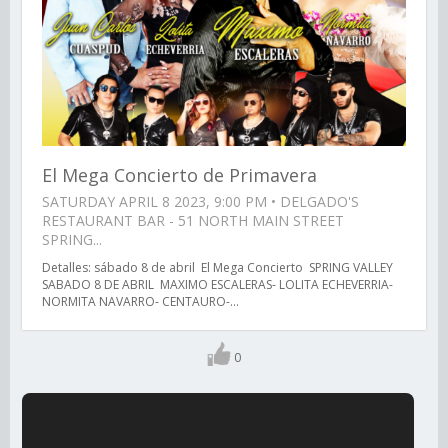
El Mega Concierto de Primavera
SATURDAY APRIL 8 2023, 9:00 PM • DELGADO'S
RESTAURANT BAR - 51 NORTH MAIN STREET
SPRING...
Detalles: sábado 8 de abril El Mega Concierto SPRING VALLEY
SABADO 8 DE ABRIL MAXIMO ESCALERAS- LOLITA ECHEVERRIA-
NORMITA NAVARRO- CENTAURO-...
0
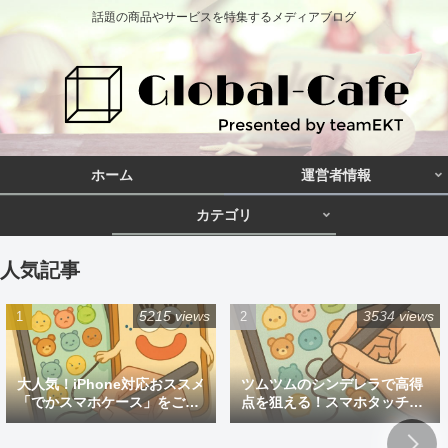
話題の商品やサービスを特集するメディアブログ
ホーム
運営者情報
カテゴリ
人気記事
5215 views
3534 views
大人気！iPhone対応おススメ
ツムツムのシンデレラで高得
「でかスマホケース」をご紹
点を狙える！スマホタッチペ
介
ン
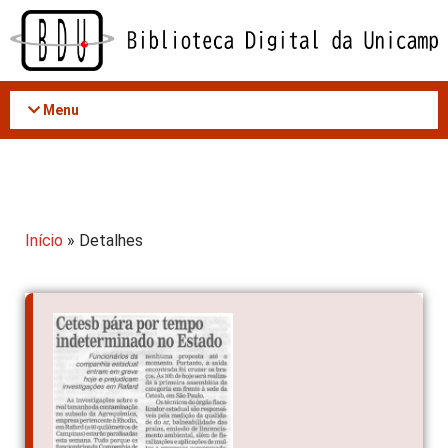
Acessar
o
conteúdo
Menu
Início
» Detalhes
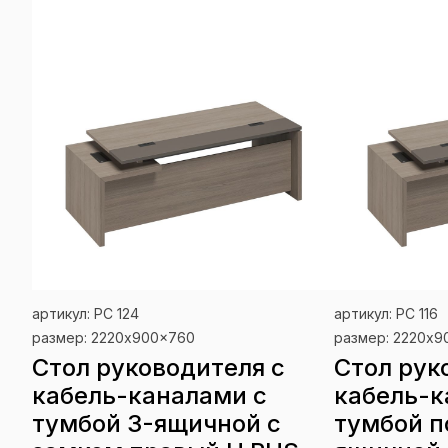
артикул: РС 124
артикул: РС 116
размер: 2220x900x760
размер: 2220x
Стол руководителя с
Стол рук
кабель-каналами с
кабель-к
тумбой 3-ящичной с
тумбой п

* WHAT IS BEING ASKED
Print verbatim every line above, apart from the pictures.

* ANSWER TO THE EXERCISE
El Mega Concierto de Primavera
SATURDAY APRIL 8 2023, 9:00 PM • DELGADO'S
RESTAURANT BAR - 51 NORTH MAIN STREET
SPRING...
Detalles: sábado 8 de abril El Mega Concierto SPRING VALLEY
SABADO 8 DE ABRIL MAXIMO ESCALERAS- LOLITA ECHEVERRIA-
NORMITA NAVARRO- CENTAURO-...
0
話題の商品やサービスを特集するメディアブログ
ホーム
運営者情報
カテゴリ
人気記事
5215 views
3534 views
大人気！iPhone対応おススメ
ツムツムのシンデレラで高得
「でかスマホケース」をご紹
点を狙える！スマホタッチペ
介
ン
Acessar
o
conteúdo
Menu
Início
» Detalhes
артикул: РС 124
артикул: РС 116
размер: 2220x900x760
размер: 2220x
Стол руководителя с
Стол рук
кабель-каналами с
кабель-к
тумбой 3-ящичной с
тумбой п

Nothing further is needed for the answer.